Women’s anger – and the potential to harness its power to bring about societal change – was the focus of last night’s topical Zeitgeist series session Rage, Rape and Revolution at Adelaide Writers’ Week.

Mar 07, 2019, updated Mar 07, 2019
Sohaila Abdulali, Sisonke Msimang, Clare Wright and Soraya Chemaly.

Sohaila Abdulali, Sisonke Msimang, Clare Wright and Soraya Chemaly.

“Zeitgeist” means “the defining spirit or mood of a particular period of history as shown by the ideas and beliefs of the time” (according to the Oxford), so Rage, Rape and Revolution was an obvious choice of theme for the first of Adelaide Writers’ Week’s two Zeitgeist Series ticketed events.

This is a time of the #metoo movement, but amazingly, the term was mentioned only once, at the beginning of this session.
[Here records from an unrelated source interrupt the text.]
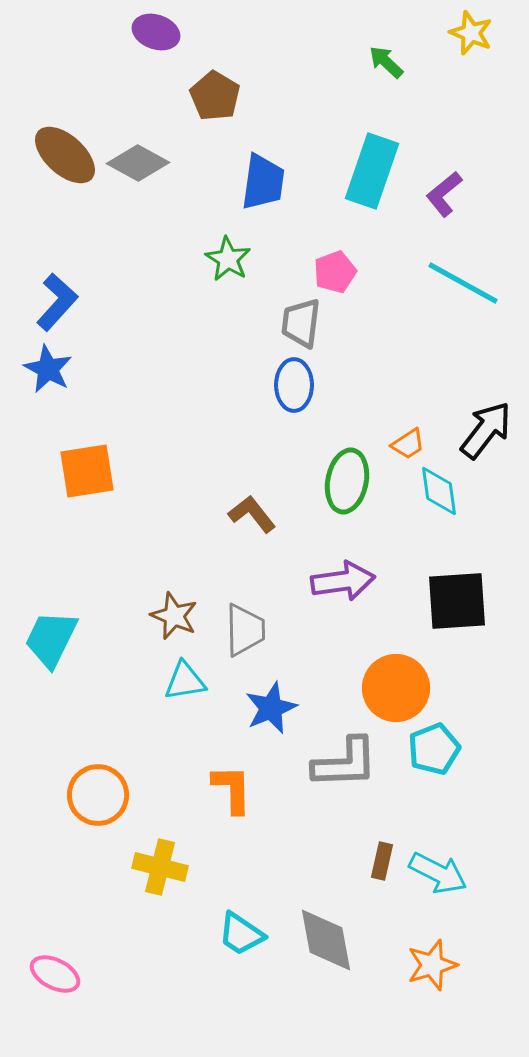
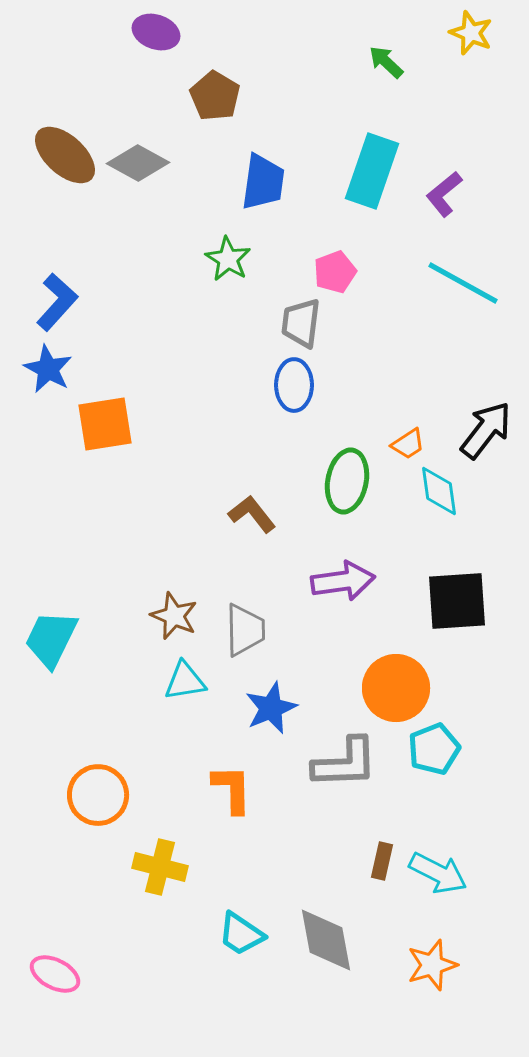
orange square at (87, 471): moved 18 px right, 47 px up
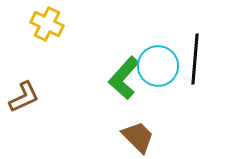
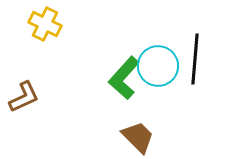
yellow cross: moved 2 px left
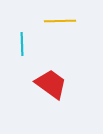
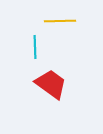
cyan line: moved 13 px right, 3 px down
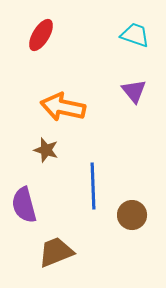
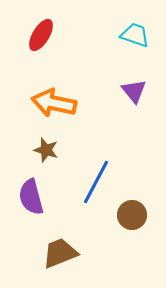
orange arrow: moved 9 px left, 4 px up
blue line: moved 3 px right, 4 px up; rotated 30 degrees clockwise
purple semicircle: moved 7 px right, 8 px up
brown trapezoid: moved 4 px right, 1 px down
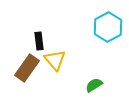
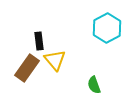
cyan hexagon: moved 1 px left, 1 px down
green semicircle: rotated 78 degrees counterclockwise
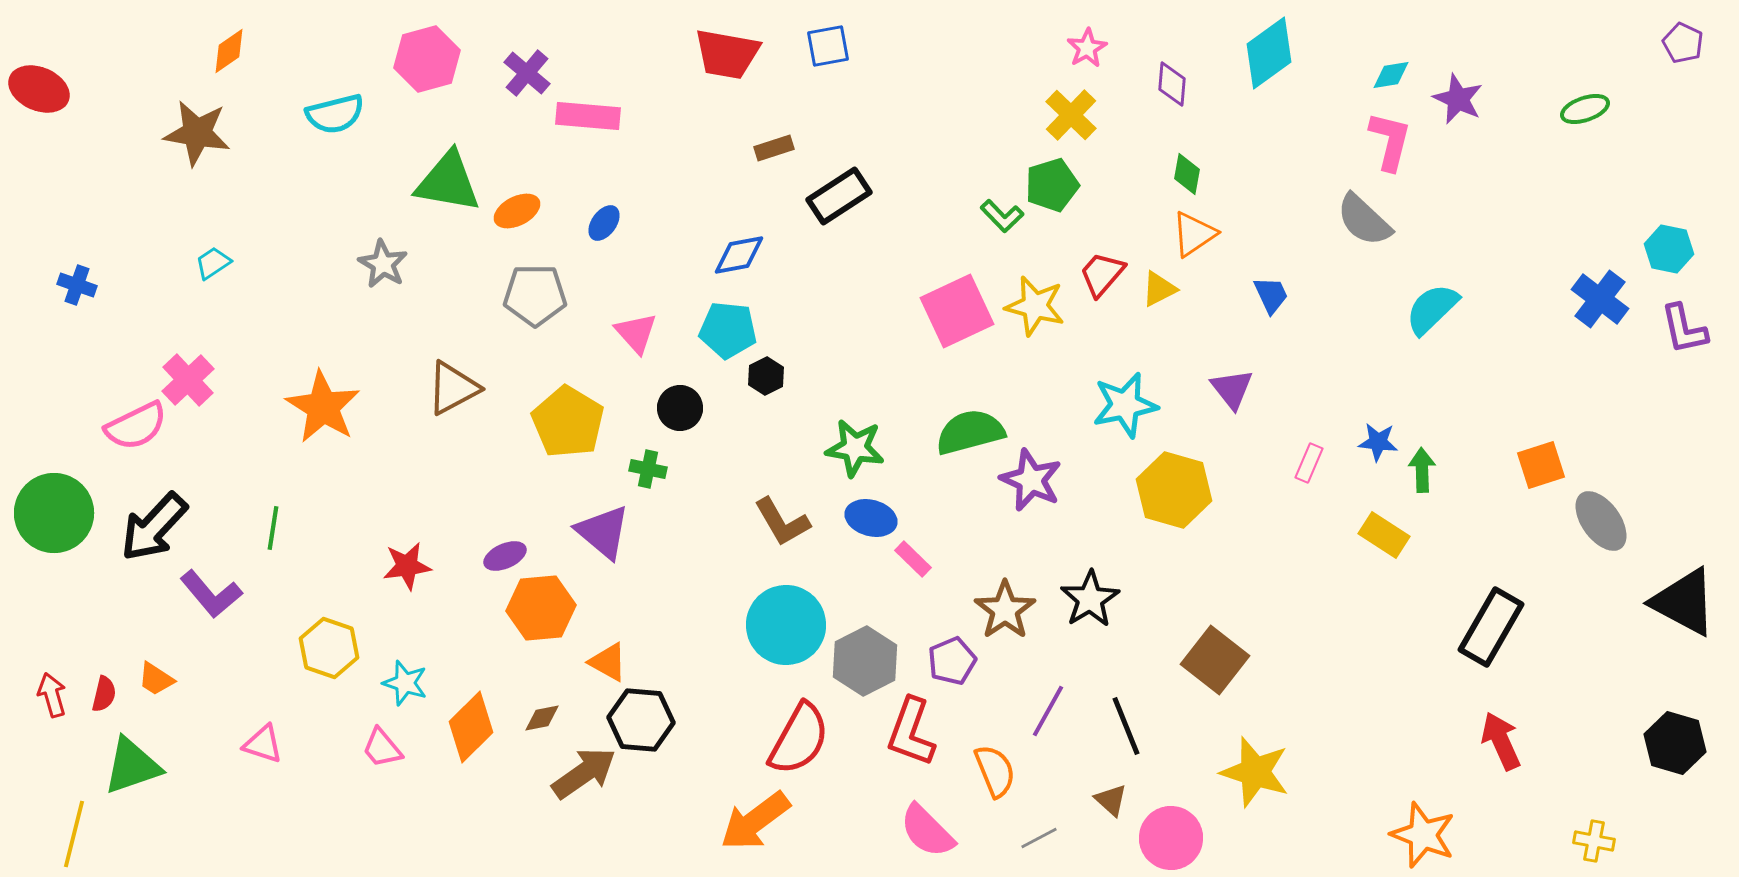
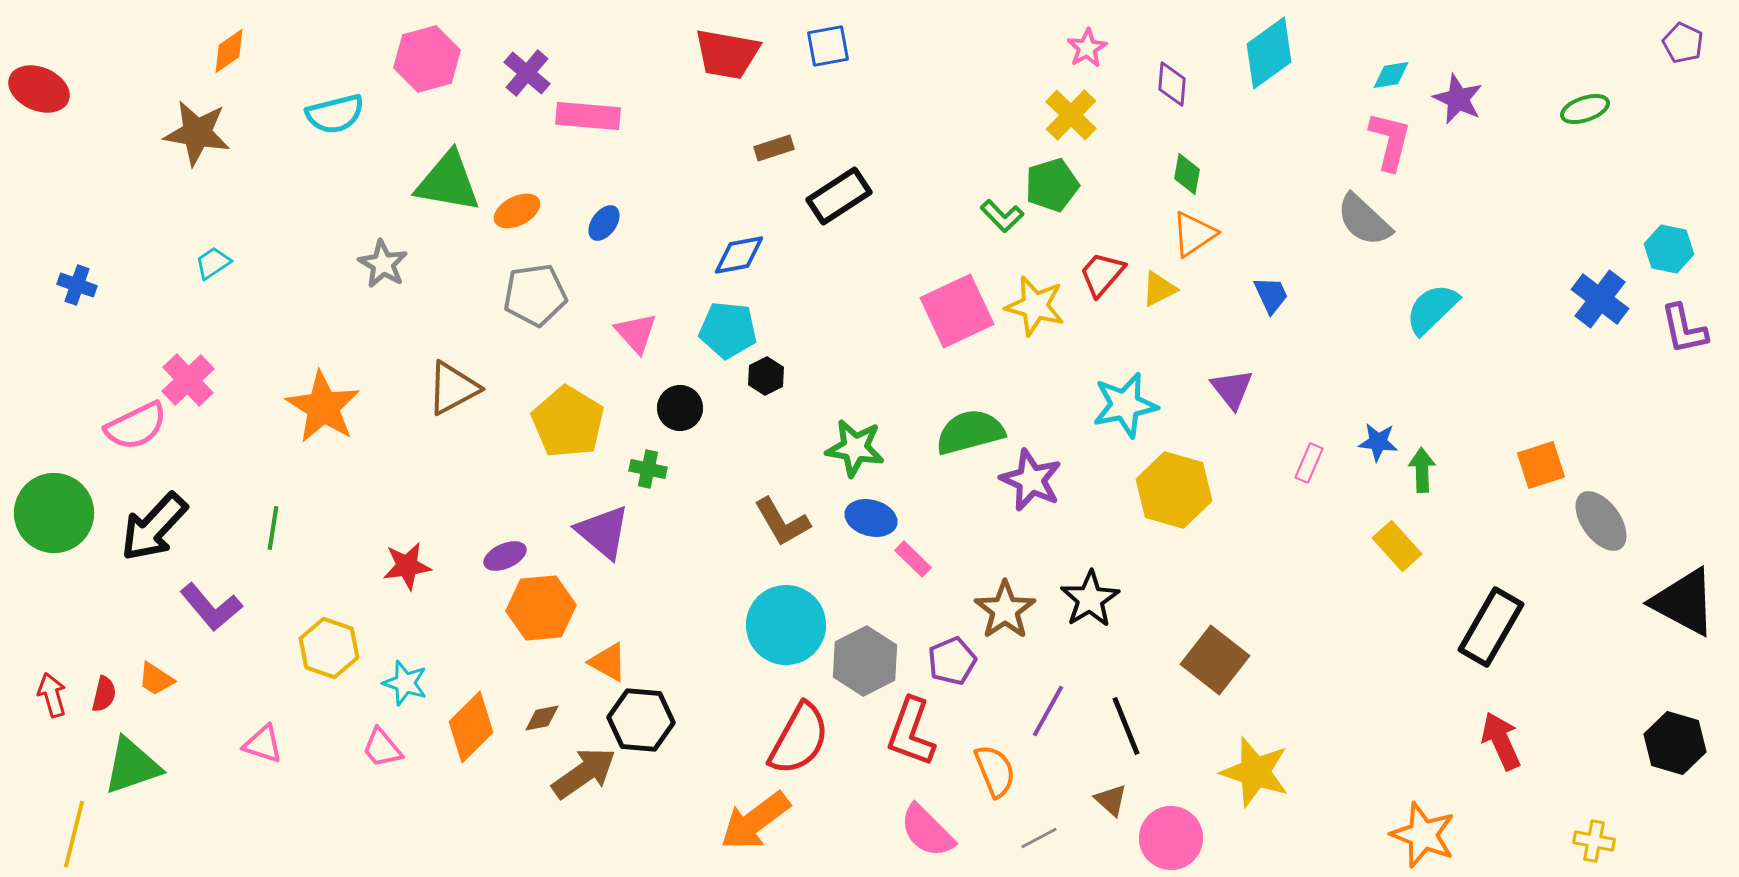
gray pentagon at (535, 295): rotated 8 degrees counterclockwise
yellow rectangle at (1384, 535): moved 13 px right, 11 px down; rotated 15 degrees clockwise
purple L-shape at (211, 594): moved 13 px down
Sisonke Msimang (who chaired with a natural grace and fierce intelligence) said that although panel members may reference #metoo throughout discussion, they recognised that there were other movements started by women who were not Hollywood actors epitomising a narrow, privileged and ultimately white concept of beauty.

On stage, talking about the first R, was American Soraya Chemaly, a tireless advocate for women’s rights best known through her work on sexual violence and free speech.

At Writers’ Week to promote her book Rage Becomes Her: The Power of Women’s Anger, Chemaly spoke in a measured yet urgent tone about societal ethics and mores pertaining to girls and anger.

She talked of how, from a very young age, girls are taught to control their anger; if that’s not possible, then they are seen as transgressive. In the US, young black girls are 11 times more likely to be punished at school for acting on their anger – so not only is female rage a no-no in our patriarchal society, but racists hate it, too.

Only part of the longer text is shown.